Gustav Klimt: Photographic Documentation and Publication
In his role as a photographer, Josef Löwy contributed significantly to Gustav Klimt’s rise to fame: His photographs of the decorations in the Kunsthistorisches Museum, the Court Theatre and Dumba Palace were published repeatedly. Furthermore, Löwy created the well-known heliogravure based on Klimt’s watercolor Auditorium of the Old Burgtheater (1888/89, Wien Museum) which was completed by a supplement including captions and an incomplete list identifying the people pictured in the audience.
In Recognition of a Pioneer
The Imperial-Royal Court Photographer died in Vienna in 1902. The Photographic Society published the following eulogy in the magazine Photographische Correspondenz:
“Josef Löwy was among those figures who witnessed all phases of the development of photography and who started from humble beginnings and worked tirelessly to rise to the greatest significance. In the field of graphic art he unfolded a level of versatility that was unparalleled among owners of private studios.”
His wife Mathilde Löwy ran the company for several years after his death and in his memory created a foundation in Vienna in 1905 for the promotion of photography. This foundation was managed by the Photographic Society and its existence is documented until the late 1920s.
Literature and sources
- Josef Löwy: Die Fortschritte der Photographie, in: Neue Freie Presse, 17.07.1900, S. 15-17.
- Buchdrucker-Zeitung, 27.03.1902, S. 4.
- Photographische Correspondenz, 39. Jg., Nummer 499 (1902), S. 69.

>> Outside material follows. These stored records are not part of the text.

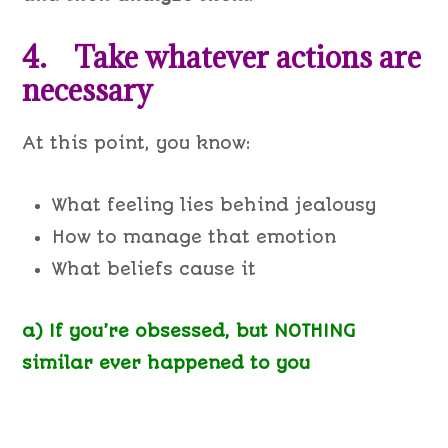
4. Take whatever actions are
necessary
At this point, you know:
What feeling lies behind jealousy
How to manage that emotion
What beliefs cause it
a) If you’re obsessed, but NOTHING
similar ever happened to you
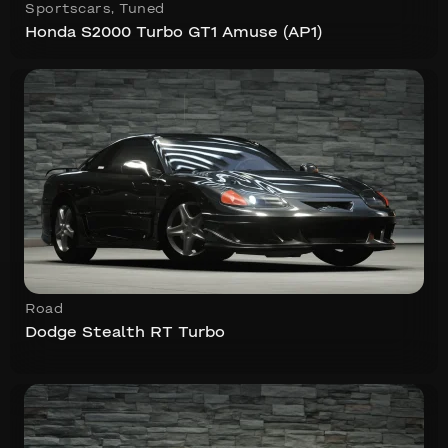
Sportscars
,
Tuned
Honda S2000 Turbo GT1 Amuse (AP1)
Road
Dodge Stealth RT Turbo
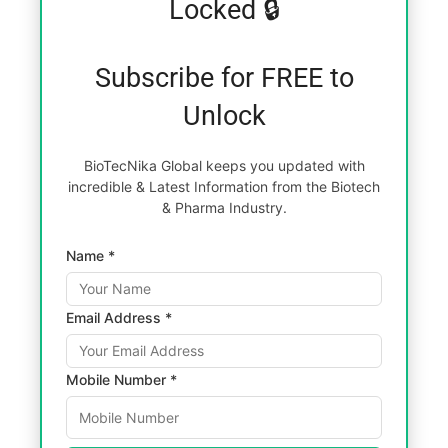
Locked 🔒
Subscribe for FREE to
Unlock
BioTecNika Global keeps you updated with
incredible & Latest Information from the Biotech
& Pharma Industry.
Name *
Email Address *
Mobile Number *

- Österreichische Akademie der Wissenschaften (Hg.): Österreichisches Biographisches Lexikon 1815–1950, Band 5, Vienna 1993, S. 296-297.

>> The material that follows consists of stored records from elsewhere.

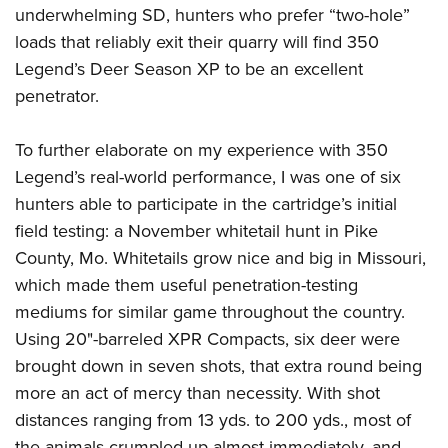
underwhelming SD, hunters who prefer “two-hole”
loads that reliably exit their quarry will find 350
Legend’s Deer Season XP to be an excellent
penetrator.
To further elaborate on my experience with 350
Legend’s real-world performance, I was one of six
hunters able to participate in the cartridge’s initial
field testing: a November whitetail hunt in Pike
County, Mo. Whitetails grow nice and big in Missouri,
which made them useful penetration-testing
mediums for similar game throughout the country.
Using 20"-barreled XPR Compacts, six deer were
brought down in seven shots, that extra round being
more an act of mercy than necessity. With shot
distances ranging from 13 yds. to 200 yds., most of
the animals crumpled up almost immediately, and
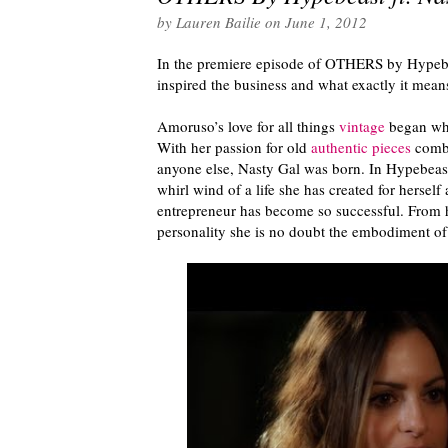
by
Lauren Bailie
on
June 1, 2012
In the premiere episode of OTHERS by Hypeb
inspired the business and what exactly it mean
Amoruso’s love for all things
vintage
began when
With her passion for old
authentic pieces
combi
anyone else, Nasty Gal was born. In Hypebeas
whirl wind of a life she has created for herself
entrepreneur has become so successful. From h
personality she is no doubt the embodiment of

- Verlag Leopold Weiss (Hg.): Die Gross-Industrie Oesterreichs. Festgabe zum glorreichen 50-jähr. Regierungsjubiläum Seiner Majestät des Kaisers Franz Josef I. dargebracht von den Industriellen Oesterreichs, Vienna 1898, S. 149-151.
- Josef Löwy: Figurale Compositionen für die malerische Ausschmückung von Decken, Wänden, Zwickeln, Lünetten und kunstgewerblichen Objecten aller Art. Lichtdrucke nach Gemälden und Zeichnungen Wiener Künstler, Band 2, Vienna 1898.
- V. A. Heck Verlag (Hg.): Das k. k. Hofburgtheater in Wien. erbaut von Carl Freiherrn von Hasenauer, Vienna 1890.
- Wiener Freie Photographen-Zeitung. Zeitschrift für Photographie und verwandte Fächer, 5. Jg., Heft 4 (1902), S. 53.
- Österreichische Photographen-Zeitung, Heft 2 (1905), S. 32.
- Ursula Storch (Hg.): Klimt. Die Sammlung des Wien Museums, Ausst.-Kat., Vienna Museum (Vienna), 16.05.2012–07.10.2012, Vienna 2012, S. 112-123.
- Sabine Pénot, Hanna Schneck (Hg.): Farbe in Schwarz-Weiß. Josef Löwys photographische Drehscheibe 1888–1891, Ausst.-Kat., Museum of Art History (Vienna), 28.10.2022–01.05.2023, Vienna 2022.